2019, création de CY Mind à Rennes
Devant l’impossibilité de trouver un emploi, elle saute le pas de la création d’entreprise. En 2019, avec trois associés dont Eric Dupuis, Directeur du campus cyber Orange, elle fonde Cy Mind à Rennes, en partant du constat : « En France, 60% des PME qui se sont fait attaquées déposent le bilan dans les 6 à 18 mois qui suivent cette attaque. En fait plus d’une entreprise sur deux ne s’en relève pas. Sans compter le coût humain et l’impact sur les organisations qui sont terribles. » En parallèle, elle passe un certificat de cybersécurité au Cnam et rédige son mémoire de fin de formation sur les aspects psychologiques de l’ingénierie sociale.
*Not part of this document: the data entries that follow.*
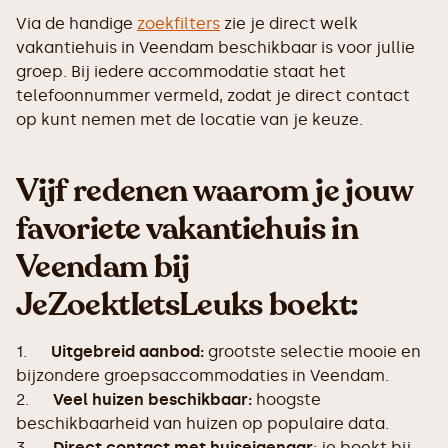
Via de handige
zoekfilters
zie je direct welk
vakantiehuis in Veendam beschikbaar is voor jullie
groep. Bij iedere accommodatie staat het
telefoonnummer vermeld, zodat je direct contact
op kunt nemen met de locatie van je keuze.
Vijf redenen waarom je jouw
favoriete vakantiehuis in
Veendam bij
JeZoektIetsLeuks boekt:
1.
Uitgebreid aanbod:
grootste selectie mooie en
bijzondere groepsaccommodaties in Veendam.
2.
Veel huizen beschikbaar:
hoogste
beschikbaarheid van huizen op populaire data.
3.
Direct contact met huiseigenaar
: je boekt bij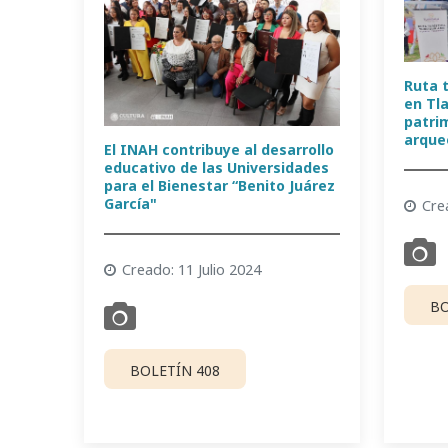
Ruta 
en Tl
patrim
arque
El INAH contribuye al desarrollo
educativo de las Universidades
para el Bienestar “Benito Juárez
García"
Cre
Creado: 11 Julio 2024
BO
BOLETÍN 408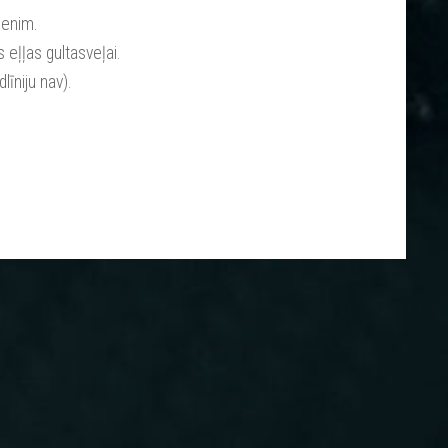
ūdenim.
s eļļas gultasveļai.
īniju nav).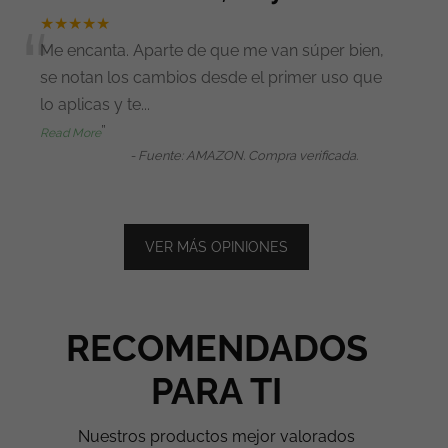
“
★★★★★
Me encanta. Aparte de que me van súper bien,
se notan los cambios desde el primer uso que
lo aplicas y te
...
”
Read More
-
Fuente: AMAZON. Compra verificada.
VER MÁS OPINIONES
RECOMENDADOS
PARA TI
Nuestros productos mejor valorados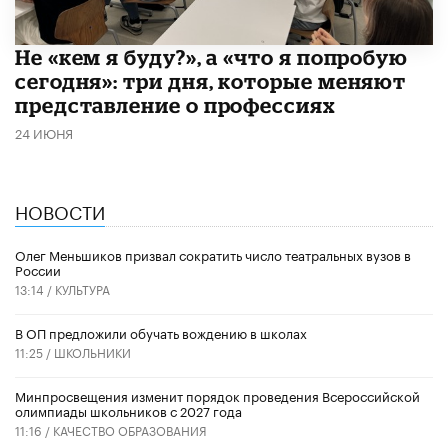
Не «кем я буду?», а «что я попробую
сегодня»: три дня, которые меняют
представление о профессиях
24 ИЮНЯ
НОВОСТИ
Олег Меньшиков призвал сократить число театральных вузов в
России
13:14 /
КУЛЬТУРА
В ОП предложили обучать вождению в школах
11:25 /
ШКОЛЬНИКИ
Минпросвещения изменит порядок проведения Всероссийской
олимпиады школьников с 2027 года
11:16 /
КАЧЕСТВО ОБРАЗОВАНИЯ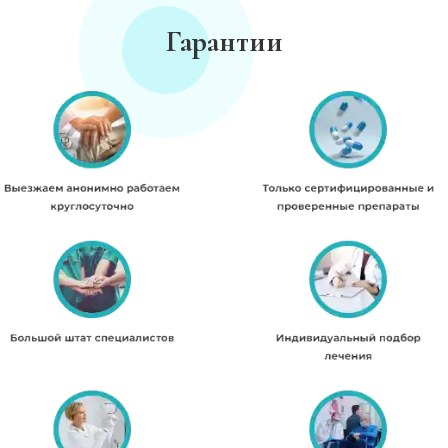
Гарантии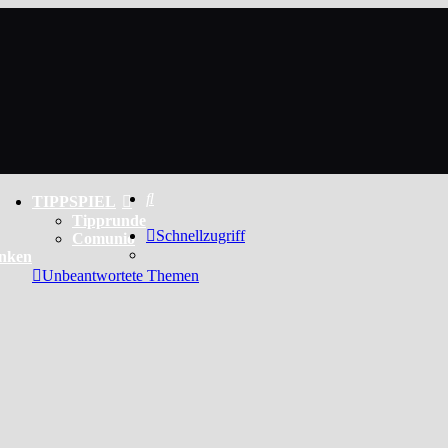
Suche
TIPPSPIEL
Tipprunde
Schnellzugriff
Comunio
enken
Unbeantwortete Themen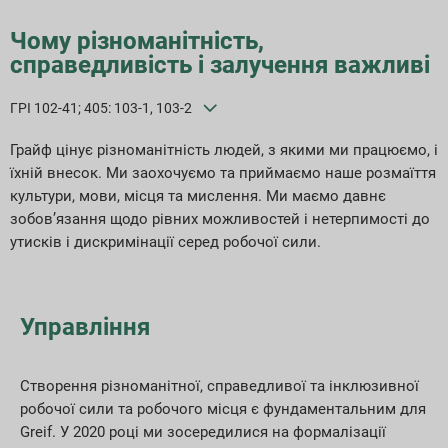
Цілі та продуктивність
Чому різноманітність,
справедливість і залучення важливі
Індекси звітності ESG
ГРІ 102-41; 405: 103-1, 103-2
Завантаження звітів
Грайф цінує різноманітність людей, з якими ми працюємо, і
їхній внесок. Ми заохочуємо та приймаємо наше розмаїття
культури, мови, місця та мислення. Ми маємо давнє
зобов’язання щодо рівних можливостей і нетерпимості до
утисків і дискримінації серед робочої сили.
Управління
Створення різноманітної, справедливої та інклюзивної
робочої сили та робочого місця є фундаментальним для
Greif. У 2020 році ми зосередилися на формалізації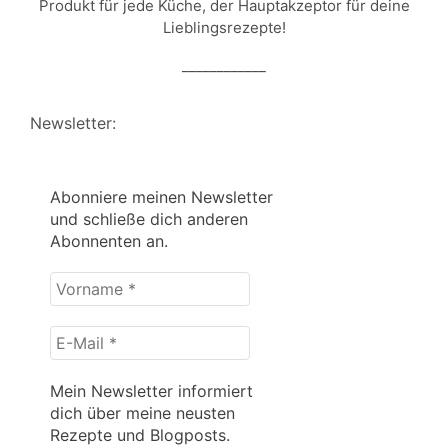
Produkt für jede Küche, der Hauptakzeptor für deine
Lieblingsrezepte!
____________
Newsletter:
Abonniere meinen Newsletter
und schließe dich anderen
Abonnenten an.
Vorname
*
E-
Mail
*
Mein Newsletter informiert
dich über meine neusten
Rezepte und Blogposts.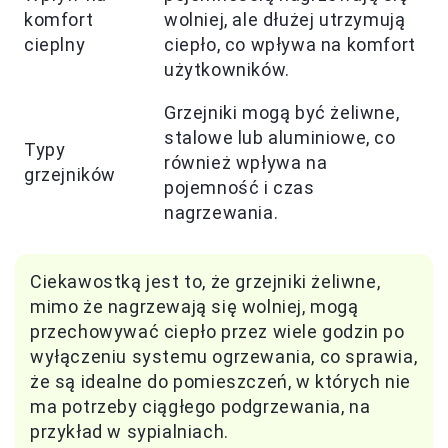
komfort
wolniej, ale dłużej utrzymują
cieplny
ciepło, co wpływa na komfort
użytkowników.
Grzejniki mogą być żeliwne,
stalowe lub aluminiowe, co
Typy
również wpływa na
grzejników
pojemność i czas
nagrzewania.
Ciekawostką jest to, że grzejniki żeliwne,
mimo że nagrzewają się wolniej, mogą
przechowywać ciepło przez wiele godzin po
wyłączeniu systemu ogrzewania, co sprawia,
że są idealne do pomieszczeń, w których nie
ma potrzeby ciągłego podgrzewania, na
przykład w sypialniach.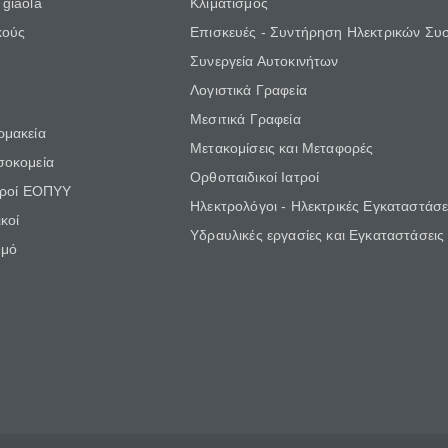
giaola
Κλιματισμός
κούς
Επισκευές - Συντήρηση Ηλεκτρικών Συ
Συνεργεία Αυτοκινήτων
Λογιστικά Γραφεία
Μεσιτικά Γραφεία
ρμακεία
Μετακομίσεις και Μεταφορές
σοκομεία
Ορθοπαιδικοί Ιατροί
τροί ΕΟΠΥΥ
Ηλεκτρολόγοι - Ηλεκτρικές Εγκαταστάσε
κοί
Υδραυλικές εργασίες και Εγκαταστάσεις
θμό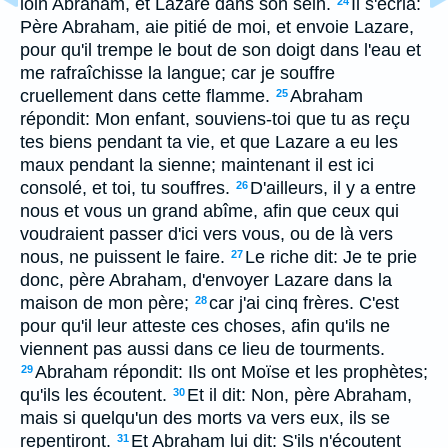
loin Abraham, et Lazare dans son sein.
Il s'écria:
24
Père Abraham, aie pitié de moi, et envoie Lazare,
pour qu'il trempe le bout de son doigt dans l'eau et
me rafraîchisse la langue; car je souffre
cruellement dans cette flamme.
Abraham
25
répondit: Mon enfant, souviens-toi que tu as reçu
tes biens pendant ta vie, et que Lazare a eu les
maux pendant la sienne; maintenant il est ici
consolé, et toi, tu souffres.
D'ailleurs, il y a entre
26
nous et vous un grand abîme, afin que ceux qui
voudraient passer d'ici vers vous, ou de là vers
nous, ne puissent le faire.
Le riche dit: Je te prie
27
donc, père Abraham, d'envoyer Lazare dans la
maison de mon père;
car j'ai cinq frères. C'est
28
pour qu'il leur atteste ces choses, afin qu'ils ne
viennent pas aussi dans ce lieu de tourments.
Abraham répondit: Ils ont Moïse et les prophètes;
29
qu'ils les écoutent.
Et il dit: Non, père Abraham,
30
mais si quelqu'un des morts va vers eux, ils se
repentiront.
Et Abraham lui dit: S'ils n'écoutent
31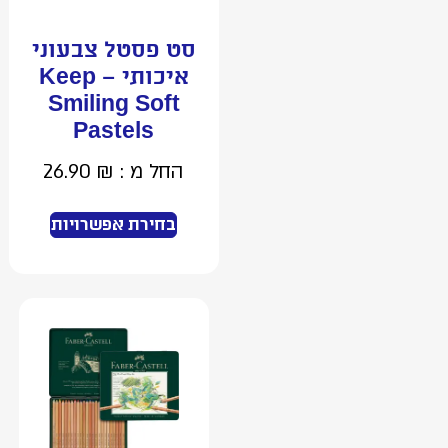
סט פסטל צבעוני
איכותי – Keep
Smiling Soft
Pastels
החל מ :
₪
26.90
בחירת אפשרויות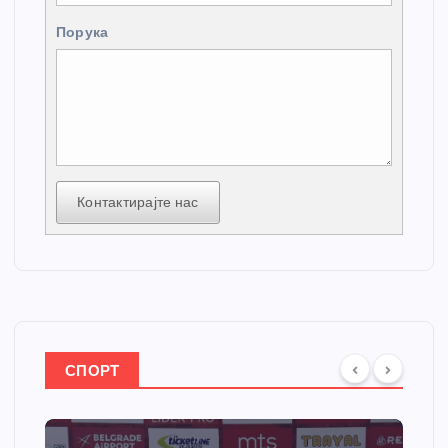
Порука
Контактирајте нас
СПОРТ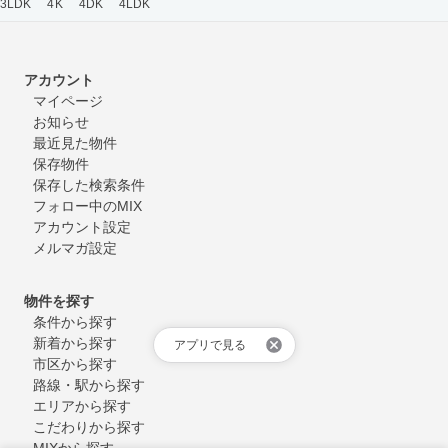
3LDK
4K
4DK
4LDK
アカウント
マイページ
お知らせ
最近見た物件
保存物件
保存した検索条件
フォロー中のMIX
アカウント設定
メルマガ設定
物件を探す
条件から探す
新着から探す
アプリで見る
市区から探す
路線・駅から探す
エリアから探す
こだわりから探す
MIXから探す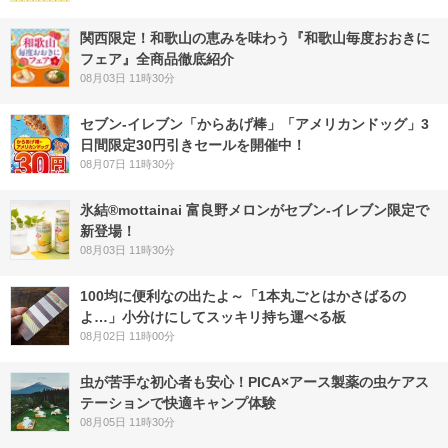
関西限定！和歌山の恵みを味わう『和歌山毎度おおきに
フェア』全商品徹底紹介
08月03日 11時30分
セブン‐イレブン「からあげ棒」「アメリカンドッグ」3
日間限定30円引きセールを開催中！
08月07日 11時30分
氷結®mottainai 富良野メロンがセブン‐イレブン限定で
新登場！
08月03日 11時30分
100均に便利なの出たよ～「1本丸ごとはかさばるの
よ…」小分けにしてスッキリ持ち運べる板
08月02日 11時00分
虫が苦手な初心者も安心！PICA×アース製薬の虫ケアス
テーションで快適キャンプ体験
08月05日 11時30分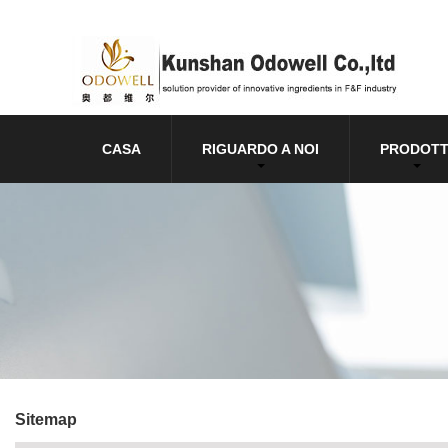
CASA
RIGUARDO A NOI
PRODOTT
Sitemap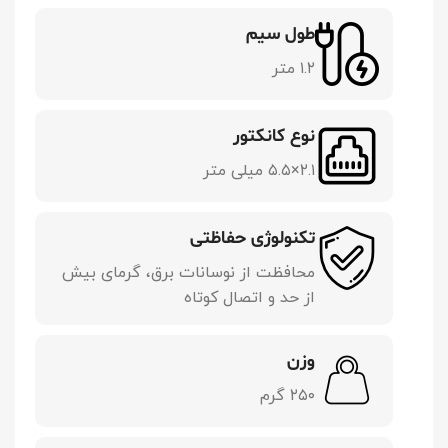
طول سیم
۱.۲ متر
نوع کانکتور
۲.۱×۵.۵ میلی متر
تکنولوژی حفاظتی
محافظت از نوسانات برق، گرمای بیش
از حد و اتصال کوتاه
وزن
۲۵۰ گرم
En 2021, Cécilia Jourt-Pineau est lauréate du Grand Défi Cyber, présenté par le Secrétariat Général pour l’Investissement et la même année, publie aux éditions L’harmattan « Pilotage stratégique 5.0 et résilience des organisations ». CY Mind est bel et bien lancé. « Nous avons démarré avec le développement d’une application qui permet d’obtenir un indice de confiance sur telle ou telle application. 110 d’entre elles sont à ce jour cotées. » Si le projet est momentanément suspendu, il reprendra dès que l’équipe aura réuni suffisamment de fonds pour poursuivre le développement, environ 100 K€.
La Fresque de la cyber, inspirée des neurosciences
En attendant Cy Mind axe principalement son action sur « la Fresque de la Cyber », un « serious game » sous forme de jeu de cartes centrée sur une cyberattaque. « 90 % des attaques cyber réussies ont utilisé l’humain pour entrer dans un système informatique », explique la fondatrice de la start-up. Avec notre « serious game », nous sensibilisons de façon ludique et scientifique les entreprises aux facteurs humains qui vont favoriser l’intrusion dans leur système informatique. Notre approche est basée sur les neurosciences, en se focalisant sur la se
nsibilisation et la prévention, la gestion du stress, de l’après-crise et de la résilience, en mettant aussi en place des cyber gestes et des cyber attitudes. C’est beaucoup plus impactant sur le long terme. »
Opérationnelle depuis six mois , la Fresque cyber intéresse déjà des organisations dans un contexte où les méthodes traditionnels ( formations aux seuls outils) semblent échouer à faire reculer le nombre de cyberattaques.